With touching docility, and without the least hesitation, she gathered up Tony, who was standing on one leg under her chair, and, holding up her face for Pepsie to kiss, she said good-by.
“And you’ll come again in the morning,” cried Pepsie, hugging her fondly; “you’ll be sure to come in the morning.”
And Lady Jane said yes.
CHAPTER X
LADY JANE FINDS OTHER FRIENDS
Thus Lady Jane’s new life, in the quaint old Rue des Bons Enfants, began under quite pleasant auspices. From the moment that Pepsie, with a silent but not unrecorded vow, constituted herself the champion and guardian angel of the lonely little stranger, she was surrounded by friends, and hedged in with the most loyal affection.
Because Pepsie loved the child, the good Madelon loved her also, and although she saw her but seldom, being obliged to leave home early and return late, she usually left her some substantial token of good will, in the shape of cakes or pralines, or some odd little toy that she picked up on Bourbon Street on her way to and from her stand.
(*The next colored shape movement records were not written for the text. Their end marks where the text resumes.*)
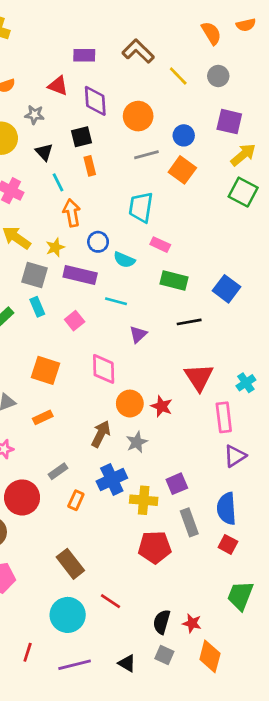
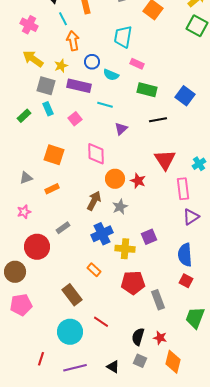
orange rectangle: (76, 500) -> (94, 270), moved, turned -72
gray rectangle: (189, 522) -> (158, 300), moved

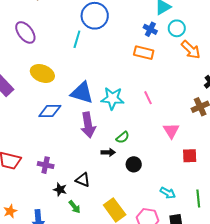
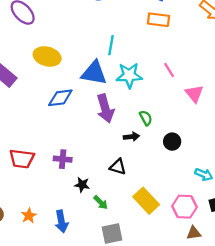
cyan line: (77, 39) -> (111, 45), moved
pink triangle: (171, 131) -> (194, 94), moved
green semicircle: (123, 137) -> (146, 118), turned -72
black circle: (134, 164) -> (172, 142), moved
black triangle: (83, 180) -> (118, 167), moved

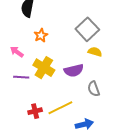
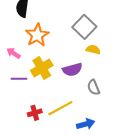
orange star: (41, 35) -> (37, 35), size x1.6
yellow cross: (44, 68) -> (42, 68), turned 30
Madelon was a pleasant-faced, handsome woman, always clean and always cheery; no matter how hard the day had been for her, whether hot or cold, rainy or dusty, she returned home at night as fresh and cheerful as when she went out in the morning. Pepsie adored her mother, and no two human beings were ever happier than they when the day’s work was over, and they sat down together to their little supper.
Then Pepsie recounted to her mother everything that had happened during the day, or at least everything that had come within her line of vision as she sat at her window; and Madelon in turn would tell her of all she had heard out in her world, the world of the Rue Bourbon, and after the advent of Lady Jane the child was a constant theme of conversation between them. Her beauty, her intelligence, her pretty manners, her charming little ways were a continual wonder to the homely woman and girl, who had seen little beyond their own sphere of life.
If Madelon was fortunate enough to get home early, she always found Lady Jane with Pepsie, and the loving way with which the child would spring to meet her, clinging to her neck and nestling to her broad motherly bosom, showed how deeply she needed the maternal affection so freely lavished upon her.
At first Madame Jozain affected to be a little averse to such a close intimacy, and even went so far as to say to Madame Fernandez, the tobacconist’s wife, who sat all day with her husband in his little shop rolling cigarettes and selling lottery tickets, that she did not like her niece to be much with the lame girl opposite, whose mother was called “Bonne Praline.” Perhaps they were honest people, and would do the child no harm; but a woman who was never called madame, and who sat all day on the Rue Bourbon, was likely to have the manners of the streets. And Lady Jane had never been thrown with such people; she had been raised very carefully, and she didn’t want her to lose her pretty manners.